Never mind that should they lose, the next possible playoff game of any kind in this city would be baseball in October, and, given the Tigers, we’re talking October 2003.
So what? You are completely unmoved. Couldn’t care less. You sit at your desk and, quite by accident, take a piece of paper, draw a picture of a shark and begin to stab it over and over. Symptoms are familiar
Oh, once upon a time, you let this hockey team get to you. Like last season, when the Wings exited the playoffs in the first round, and you swore
— what was it, exactly? — that you would eat camel droppings before you’d go to another game?
Or 1992, when they needed seven games to squeak past the first round, then were swept in four by the hated Blackhawks? And you swore you would — what was it again? — learn the lyrics to The Osmond Brothers Greatest Hits before you’d watch another playoff?

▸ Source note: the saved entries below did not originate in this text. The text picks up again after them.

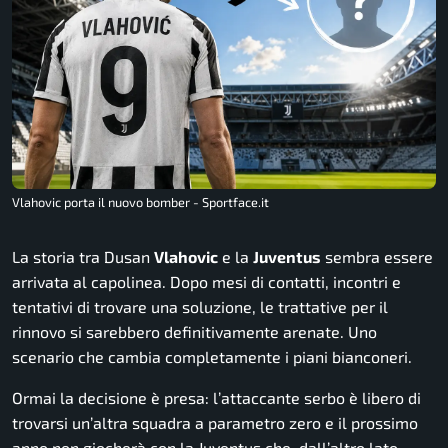
Vlahovic porta il nuovo bomber - Sportface.it
La storia tra Dusan
Vlahovic
e la
Juventus
sembra essere
arrivata al capolinea. Dopo mesi di contatti, incontri e
tentativi di trovare una soluzione, le trattative per il
rinnovo si sarebbero definitivamente arenate. Uno
scenario che cambia completamente i piani bianconeri.
Ormai la decisione è presa: l’attaccante serbo è libero di
trovarsi un’altra squadra a parametro zero e il prossimo
anno non giocherà con la Juventus che, dall’altro lato,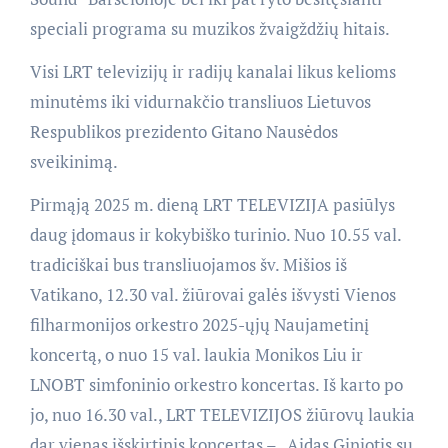
speciali programa su muzikos žvaigždžių hitais.
Visi LRT televizijų ir radijų kanalai likus kelioms
minutėms iki vidurnakčio transliuos Lietuvos
Respublikos prezidento Gitano Nausėdos
sveikinimą.
Pirmąją 2025 m. dieną LRT TELEVIZIJA pasiūlys
daug įdomaus ir kokybiško turinio. Nuo 10.55 val.
tradiciškai bus transliuojamos šv. Mišios iš
Vatikano, 12.30 val. žiūrovai galės išvysti Vienos
filharmonijos orkestro 2025-ųjų Naujametinį
koncertą, o nuo 15 val. laukia Monikos Liu ir
LNOBT simfoninio orkestro koncertas. Iš karto po
jo, nuo 16.30 val., LRT TELEVIZIJOS žiūrovų laukia
dar vienas išskirtinis koncertas – „Aidas Giniotis su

Remember 1991, another first-round exit, to St. Louis, when you didn’t speak for the entire summer? Or 1990, when they missed the playoffs altogether
— even though missing the hockey playoffs is like missing the Atlantic Ocean in a boat?

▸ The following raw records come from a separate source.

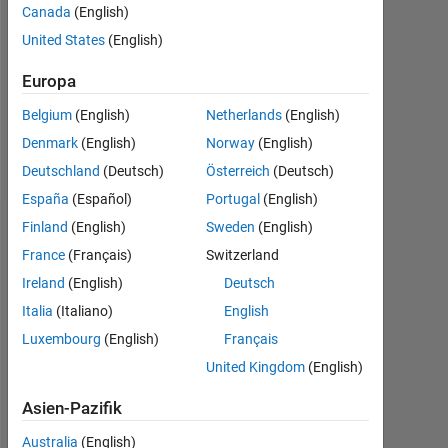
Followers:
Canada
(English)
0
United States
(English)
Following:
Europa
0
Belgium
(English)
Netherlands
(English)
Denmark
(English)
Norway
(English)
Follow
Deutschland
(Deutsch)
Österreich
(Deutsch)
España
(Español)
Portugal
(English)
Finland
(English)
Sweden
(English)
Dashboard
France
(Français)
Switzerland
Statistik
Ireland
(English)
Deutsch
Italia
(Italiano)
English
MATLAB Answers
Luxembourg
(English)
Français
-2
-1
3
2
United Kingdom
(English)
Asien-Pazifik
Australia
(English)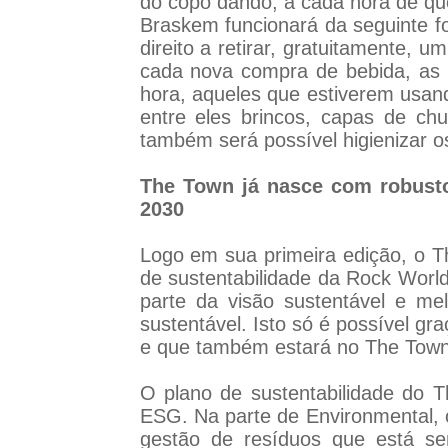
do copo dando, a cada hora de qu
Braskem funcionará da seguinte f
direito a retirar, gratuitamente,
cada nova compra de bebida, as
hora, aqueles que estiverem usa
entre eles brincos, capas de ch
também será possível higienizar o
The Town já nasce com robusto
2030
Logo em sua primeira edição, o T
de sustentabilidade da Rock Wor
parte da visão sustentável e me
sustentável. Isto só é possível g
e que também estará no The Town
O plano de sustentabilidade do
ESG. Na parte de Environmental, o
gestão de resíduos que está se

Remember? You walked around the house in sackcloth and ashes, mumbling, “All is doomed. Prepare for the end. Bring a change of pads, just in case.”
That was then. This is now.
Your boss pokes his head in.
“All’s good?” he says.
“OSGOOD?” you say. “DON’T EVEN MENTION OSGOOD! TWO STINKIN’ SHOTS, AND HE LETS THEM BOTH IN! THIS KID CAN’T EVEN SHAVE, AND WE’RE DEPENDING ON HIM TO SAVE OUR NECKS? I HATE THIS! I HATE THIS! DANG IT! CURSES! OH, THE HORROR! WHAT THE HELL IS HAPPENING HERE?”
Your boss leaves quickly, calls the front desk for security.
Must have lots on his mind.
You take out a yardstick, hold it with both hands and whack it into the imaginary face of Sergei Makarov. No cure in sight
Now, admittedly, you thought this season might be different. The Wings had a new coach, Scotty Bowman, who had actually won the Stanley Cup six times. They had Fedorov, Yzerman, Primeau, Sheppard — the most explosive offense in the game. And, of course, they no longer had goalie Tim Cheveldae who, after last year’s playoffs, you affectionately referred to as “Satan.”
But you’ve changed. Reformed. After the first game of this series against San Jose — which the Wings lost, at home — something clicked. Went numb. Suddenly you were beyond anger or rage. You were . . . calm.
To be honest, even you are puzzled as to how little hockey seems to matter.
Ah, well. Must be part of growing up. On your way home from work, you flick on the radio. A politician is talking about an election.
“The chase is on . . .”
“STEVE CHIASSON?” you say.
“. . . for a wiser man . . .”
“. . . In the words of President Kennedy . . .”
“. . . America’s goal . . .”
“GOAL? GOAL? NOT ANOTHER GOAL! WHO SCORED? THEY SCORED? NO! NO! CURSES! NUTS! TAKE ME NOW, LORD! I’M READY! WHAT THE HELL IS HAPPENING HERE?
You swerve the wheel and cause an 80-car collision. The Lodge is backed up for miles. I-94 is at a standstill. As you drive away, hundreds of people scream at you and shake their fists.
“This city really needs to calm down,” you tell yourself. “These hockey playoffs are making everybody crazy.”
You drive home, make a sandwich, and congratulate yourself on your newfound calm. And as you flick on the TV, quite by accident to the station that telecasts the game, you wonder exactly when it was that Sheldon Kennedy became President.